Mañana de verano
Era imposible para aquellas desvencijadas contraventanas, seguir manteniendo los rayos de sol que se colaban por las rendijas, igual que los chirridos de los vencejos.
De manera que me deshice como pude del reguño de telas en que se había convertido mi cama y di por terminado mi descanso nocturno.
Pronto, me encontré fuera, frente a los prados, donde todavía se notaba el frescor dejado por la noche.
y poco a poco, sin ningún propósito me fui alejando por entre ellos.
Las punteras de mis zapatillas se iban mojando, mientras algunas espigas de avenilla entraban por los lados y se iban acoplando entre las plantas de mis pies sin molestarme demasiado.
Una vez suficientemente lejos, ya nada me retenía, y mi andada sin propósito, era casi frenética .
En mi avance imparable, atravesé la pasarela de losa de piedra sobre el pequeño río cenagoso, que hasta entonces era el límite de mis incursiones, y donde siempre me detenía un momento pensando qué habría debajo de la superficie de aquel agua verdosa y espesa por la que patinaban cantidad de zapateros.

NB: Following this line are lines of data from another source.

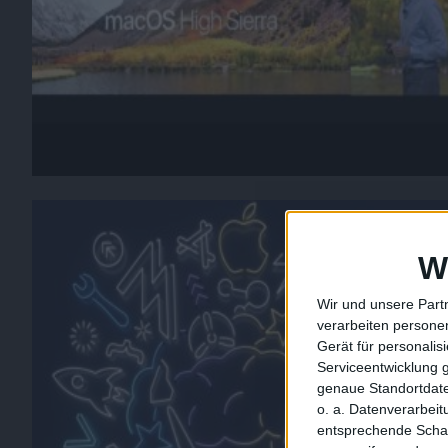
W
Wir und unsere Part
verarbeiten persone
Gerät für personali
Serviceentwicklung 
genaue Standortdate
o. a. Datenverarbei
entsprechende Schalt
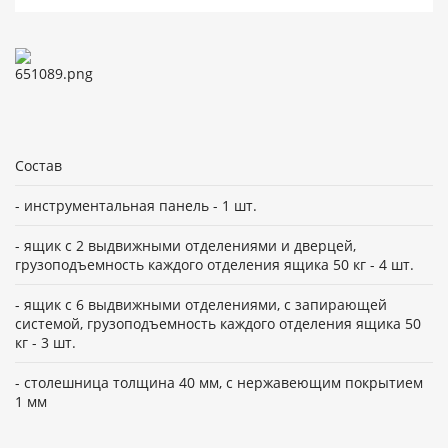
Состав
- инструментальная панель - 1 шт.
- ящик с 2 выдвижными отделениями и дверцей,
грузоподъемность каждого отделения ящика 50 кг - 4 шт.
- ящик с 6 выдвижными отделениями, с запирающей
системой, грузоподъемность каждого отделения ящика 50
кг - 3 шт.
- столешница толщина 40 мм, с нержавеющим покрытием
1 мм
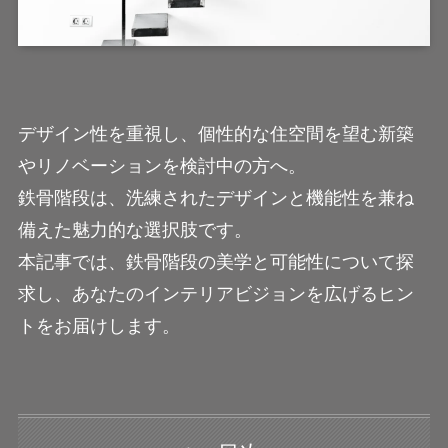
デザイン性を重視し、個性的な住空間を望む新築
やリノベーションを検討中の方へ。
鉄骨階段は、洗練されたデザインと機能性を兼ね
備えた魅力的な選択肢です。
本記事では、鉄骨階段の美学と可能性について探
求し、あなたのインテリアビジョンを広げるヒン
トをお届けします。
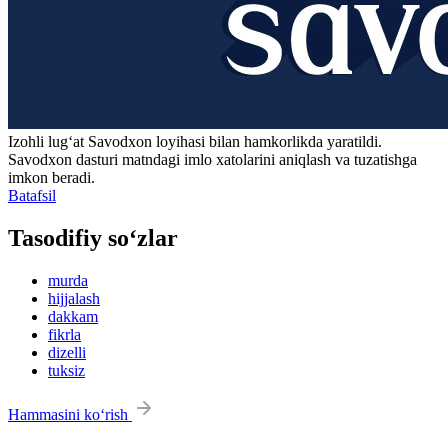
Izohli lugʻat
Savodxon
loyihasi bilan hamkorlikda yaratildi.
Savodxon dasturi matndagi imlo xatolarini aniqlash va tuzatishga
imkon beradi.
Batafsil
Tasodifiy so‘zlar
murda
hijjalash
dakkam
fikrla
dizelli
tuksiz
Hammasini ko‘rish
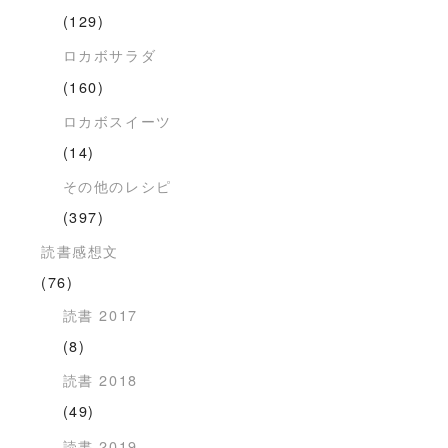
(129)
ロカボサラダ
(160)
ロカボスイーツ
(14)
その他のレシピ
(397)
読書感想文
(76)
読書 2017
(8)
読書 2018
(49)
読書 2019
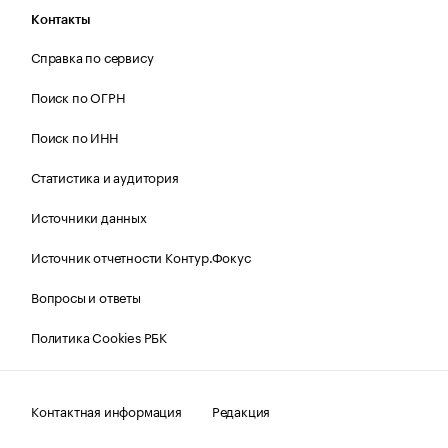
Контакты
Справка по сервису
Поиск по ОГРН
Поиск по ИНН
Статистика и аудитория
Источники данных
Источник отчетности Контур.Фокус
Вопросы и ответы
Политика Cookies РБК
Контактная информация
Редакция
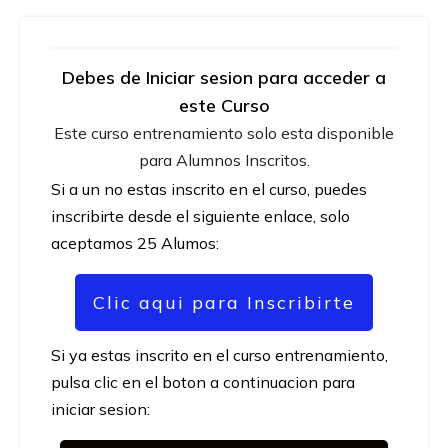
Debes de Iniciar sesion para acceder a
este Curso
Este curso entrenamiento solo esta disponible
para Alumnos Inscritos.
Si a un no estas inscrito en el curso, puedes
inscribirte desde el siguiente enlace, solo
aceptamos 25 Alumos:
Clic aqui para Inscribirte
Si ya estas inscrito en el curso entrenamiento,
pulsa clic en el boton a continuacion para
iniciar sesion:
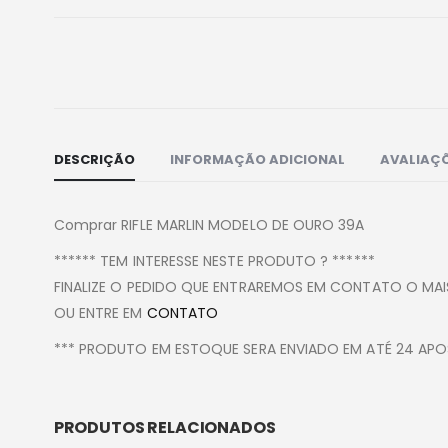
DESCRIÇÃO
INFORMAÇÃO ADICIONAL
AVALIAÇÕ
Comprar RIFLE MARLIN MODELO DE OURO 39A
****** TEM INTERESSE NESTE PRODUTO ? ******
FINALIZE O PEDIDO QUE ENTRAREMOS EM CONTATO O MAIS
OU ENTRE EM
CONTATO
*** PRODUTO EM ESTOQUE SERA ENVIADO EM ATÉ 24 A
PRODUTOS RELACIONADOS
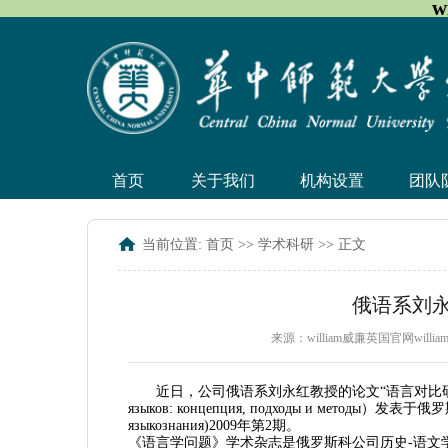
w
首页
关于我们
机构设置
团队
当前位置:
首页
>>
学术科研
>> 正文
俄语系刘永红
来源：william威廉英国官网will
近日，公司俄语系刘永红教授的论文“语言对比研究：
языков: концепция, подходы и метод
языкознания)2009年第2期。
《语言学问题》学术杂志是俄罗斯科公司历史-语文学学术部（Отд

Llegué a un campo de heno, que lo atravesé por un sendero, salté una cerca de alambre, atravesé otro campo, luego una langa, otra cerca, otra langa, otra y otra hasta un camino de carros casi cegado por zarzales y atravesado por telas de araña que, al pasar, se me pegaban por la frente y por los brazos.
Por fin, se abrió el camino ante unos prados en pendiente, que entraban entre claros del bosque. Subo por ellos, la pendiente cada vez es más fuerte y, jadeando, deseo llegar a la sombra del bosque. Una vez allí, el frescor, la umbría y, a la vez, algunos rayos de sol que consiguen atravesar el follaje, me provocan un sudor frío muy inquietante que, junto con varios moscardones verdes que zumban a mi alrededor, me hacen salir enseguida de allí.
Abriéndome paso entre los helechos, algunos más altos que yo, que se me enredan entre las piernas y me hacen tropezar, llego hasta un claro, donde respiro, y corro cuesta arriba.
Corro y corro hasta que el espacio se abre y aparecen ante mí las campas extensas de pastizales de hierba cortísima. El aire es limpio, mi cuerpo no pesa y, por fin, puedo ver el final. Me tumbo a pleno sol y me quedo mirando los lejanos montes azules.